Data shown:

::::::::

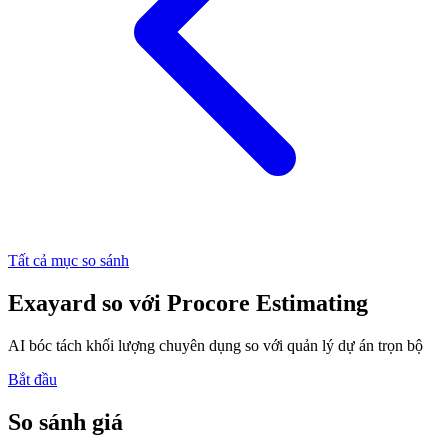
Tất cả mục so sánh
Exayard
so với
Procore Estimating
AI bóc tách khối lượng chuyên dụng so với quản lý dự án trọn bộ
Bắt đầu
So sánh giá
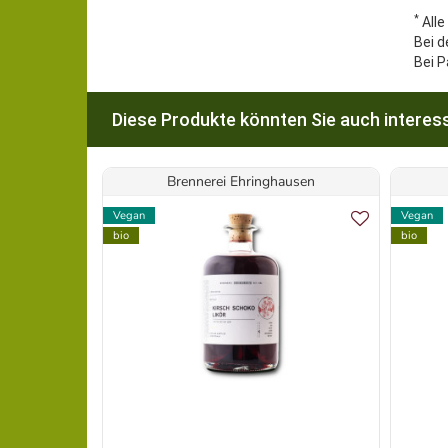
*
Alle
Bei d
Bei P
Diese Produkte könnten Sie auch interess
Brennerei Ehringhausen
Vegan
Vegan
bio
bio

::::::::

Task: Set the lines down exactly as they stand, from the one containing "AI bóc tách" through the end of the listing, omitting every picture.

Your response:
AI bóc tách khối lượng chuyên dụng so với quản lý dự án trọn bộ
Bắt đầu
So sánh giá
*
Alle
Bei d
Bei P
Diese Produkte könnten Sie auch interess
Brennerei Ehringhausen
Vegan
Vegan
bio
bio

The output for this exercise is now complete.